Christophe tressaillit. Le nom d’Antoinette fut un éclair pour lui.
— Antoinette ? dit-il.
— Ma sœur, dit Olivier.
Christophe répétait :
— Antoinette… Antoinette Jeannin… Elle était votre sœur ?… Mais, dit-il, en regardant la photographie qui était sur la table, elle était tout enfant, quand vous l’avez perdue ?
Olivier sourit tristement :
— C’est une photographie d’enfance, dit-il. Hélas ! je n’en ai pas d’autre… Elle avait vingt-cinq ans, lorsqu’elle m’a quitté.
— Ah ! fit Christophe, ému. Et elle a été en Allemagne, n’est-ce pas ?
Olivier fit signe de la tête que oui.
Christophe saisit les mains d’Olivier :
— Mais je la connaissais ! dit-il.
— Je le sais bien, dit Olivier.
Il se jeta au cou de Christophe.
— Pauvre petite ! Pauvre petite ! répétait Christophe. Ils pleurèrent tous deux.

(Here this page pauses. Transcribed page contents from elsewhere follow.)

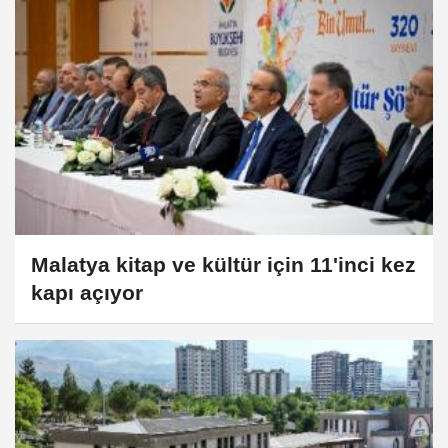
Malatya kitap ve kültür için 11'inci kez
kapı açıyor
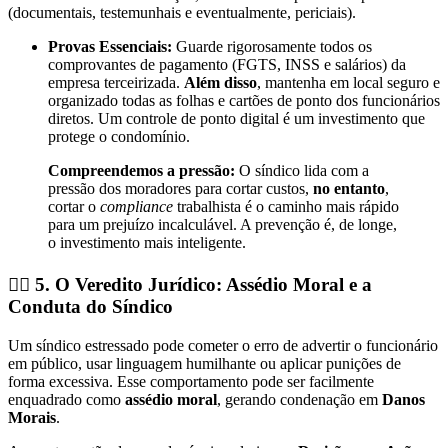
(documentais, testemunhais e eventualmente, periciais).
Provas Essenciais:
Guarde rigorosamente todos os
comprovantes de pagamento (FGTS, INSS e salários) da
empresa terceirizada.
Além disso
, mantenha em local seguro e
organizado todas as folhas e cartões de ponto dos funcionários
diretos. Um controle de ponto digital é um investimento que
protege o condomínio.
Compreendemos a pressão:
O síndico lida com a
pressão dos moradores para cortar custos,
no entanto
,
cortar o
compliance
trabalhista é o caminho mais rápido
para um prejuízo incalculável. A prevenção é, de longe,
o investimento mais inteligente.
👩‍⚖️ 5. O Veredito Jurídico: Assédio Moral e a
Conduta do Síndico
Um síndico estressado pode cometer o erro de advertir o funcionário
em público, usar linguagem humilhante ou aplicar punições de
forma excessiva. Esse comportamento pode ser facilmente
enquadrado como
assédio moral
, gerando condenação em
Danos
Morais
.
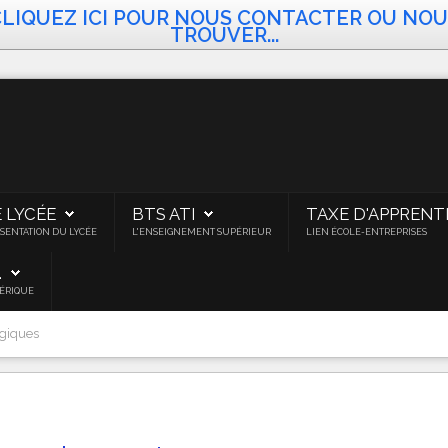
CLIQUEZ ICI POUR NOUS CONTACTER OU NOU
TROUVER...
E LYCÉE
BTS ATI
TAXE D'APPRENT
SENTATION DU LYCÉE
L'ENSEIGNEMENT SUPÉRIEUR
LIEN ÉCOLE-ENTREPRISES
.
ÉRIQUE
ogiques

Christophe se ressouvint qu’Olivier était souffrant. Il tâcha de le calmer, l’obligea à rentrer ses bras dans le lit, lui ramena les draps sur les épaules, et, lui essuyant maternellement les yeux, il s’assit à son chevet ; et il le regarda.
— Voilà donc, dit-il, pourquoi je te connaissais. Dès le premier soir, je t’avais reconnu.
(On ne savait s’il parlait à l’ami qui était là, ou à celle qui n’était plus.)
— Mais toi, continua-t-il après un moment, tu le savais donc ?… Pourquoi ne me le disais-tu pas ?
Par les yeux d’Olivier, Antoinette répondit :
— Je ne pouvais pas le dire. C’était à toi de le lire.
Ils se turent, quelque temps ; puis, dans le silence de la nuit, Olivier, immobile, étendu dans son lit, à voix basse raconta à Christophe, qui lui tenait la main, l’histoire d’Antoinette ; — mais il ne lui dit pas ce qu’il ne devait pas dire : le secret qu’elle avait tu, — et que Christophe savait peut-être, sans qu’il fût besoin de le dire.